If your chickens are eating their own eggs, you'll need to break this habit immediately. The longer they do it, the harder it becomes to fix. But don't worry - with a few tweaks to your hens' nest boxes and living situation, you can nip egg eating in the bud.
Reduce Egg Breakage
Egg breakage is one of the major reasons why hens begin eating eggs. A few quick tips can reduce or eliminate egg breakage and thus the chances for your hens to get the taste of raw egg.
- Nest boxes. Make sure you have one 12-inch square nest for every 4-5 hens in the flock - never fewer than six nesting boxes. Nesting boxes should be at least two feet off the ground and at least four feet from the roosts.
Also make sure you have at least 2 inches of clean, dry nesting material (shavings or straw) in the nest boxes at all times.
Relocate any broody hens, which cause more congestion in the nesting boxes.
- Strong eggshells. Keep eggshells strong by feeding a calcium supplement in a free choice feeder (usually sold as oyster shells). Make sure to use a complete feed specifically designed for laying hens.

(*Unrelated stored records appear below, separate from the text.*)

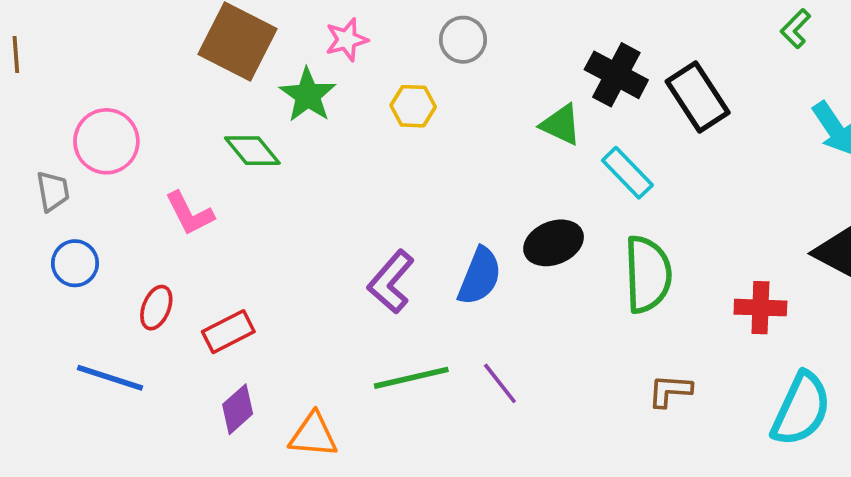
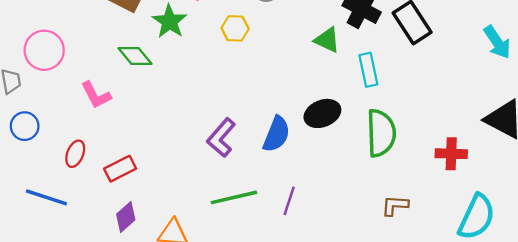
cyan rectangle: (627, 173) -> (368, 70), turned 32
purple line: (500, 383) -> (289, 201), turned 56

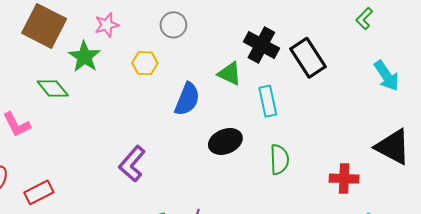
green semicircle: (381, 133) -> (279, 159), size x0.7
blue semicircle: (276, 134) -> (187, 99), moved

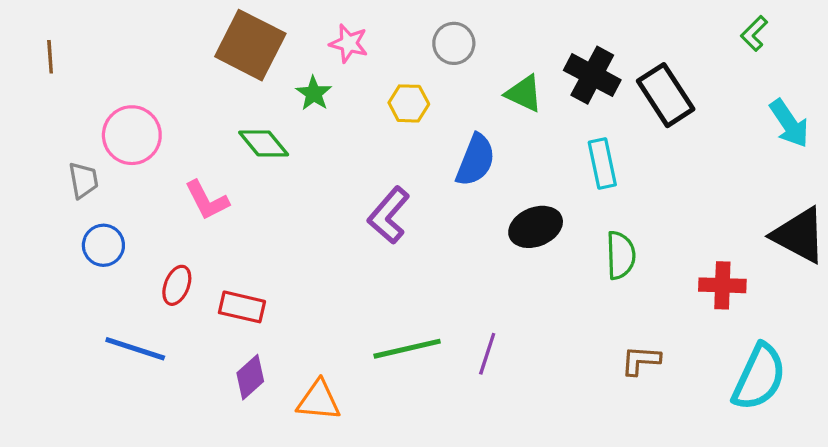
pink star: (107, 25) -> (349, 43), turned 30
green star: (84, 57) -> (314, 93), size x0.7
green triangle: (230, 74) -> (524, 93), moved
purple L-shape: (132, 164) -> (389, 215), moved
red rectangle: (39, 192) -> (242, 307), turned 40

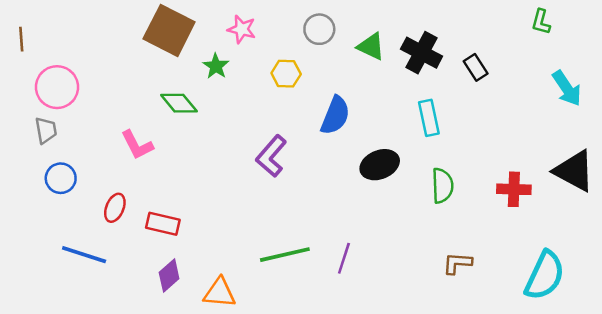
green L-shape: (754, 33) -> (541, 22), turned -30
green triangle: (524, 93) -> (371, 46), moved
black rectangle: (666, 95) -> (476, 67), size x0.6
pink circle: (132, 135) -> (57, 87), moved
red cross: (722, 285) -> (514, 189), moved

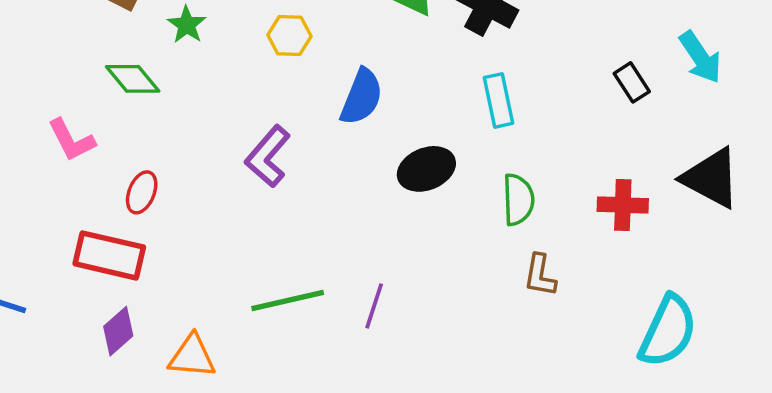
black rectangle: (476, 67) -> (632, 82), moved
red ellipse: (115, 208) -> (142, 192), moved
red rectangle: (163, 224) -> (109, 255), size x1.4
brown L-shape: (457, 263) -> (540, 275), moved, turned -84

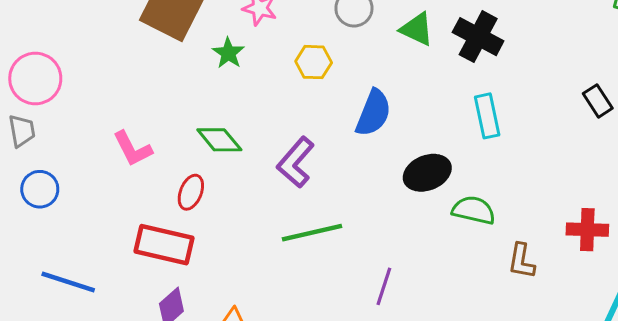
green diamond: (133, 79) -> (219, 140), moved
green semicircle: (518, 200) -> (474, 210), moved, turned -75
red cross: (623, 205) -> (587, 230), moved
green line: (288, 301) -> (312, 233), moved

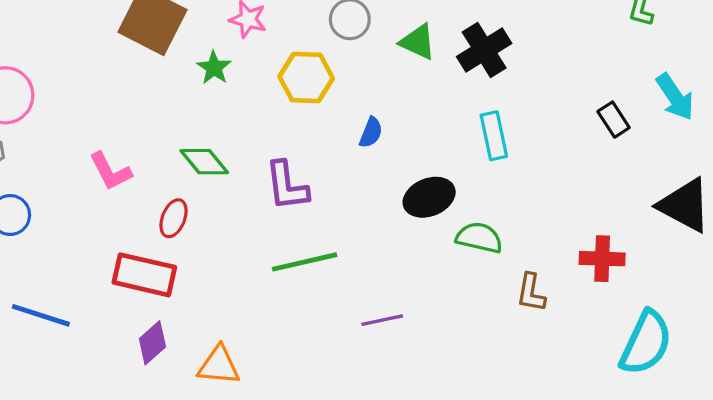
black cross: (478, 37) -> (484, 50), turned 30
yellow hexagon: (314, 62) -> (306, 78), size x1.4
blue semicircle: (373, 113) -> (371, 133), size x0.6
purple L-shape: (296, 162) -> (287, 186), turned -48
purple line: (384, 286) -> (382, 320), turned 60

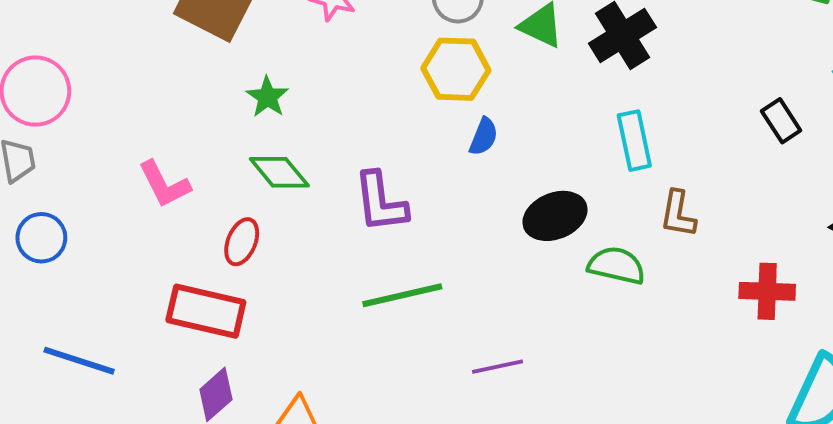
green star: (214, 68) -> (267, 97), moved
yellow hexagon: (306, 78) -> (456, 69), moved
brown L-shape: (531, 293) -> (678, 214), moved

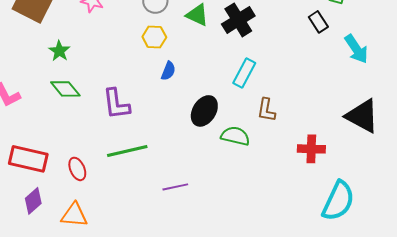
yellow hexagon: (456, 69) -> (154, 37), size x0.7
black rectangle: (781, 121) -> (318, 22), moved
cyan rectangle: (634, 141) -> (244, 73), turned 40
black ellipse: (555, 216) -> (204, 111), turned -36
red ellipse: (242, 242) -> (77, 169), moved, turned -45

If you feed hens eggshell for calcium, smash them to a powder so they don't associate them with the egg itself.
- Collect eggs early. Collecting eggs early in the day is always good practice. This leaves less time for breakage and egg eating. Most hens are done laying by 10 am.
Avoid bright lighting near the nesting boxes, and don't disturb hens in the nests. Make sure you have enough space for each hen in the coop, fresh feed and water are available at all times, and if possible, hens have free space outdoors to roam (or at least a run with fresh grass and bugs).
Cull Relentless Egg Eaters
If you have one hen who's determined to eat eggs despite all these tips, consider culling her from the flock. She'll just pass on the bad behavior to the other hens and then you'll have a real problem on your hands.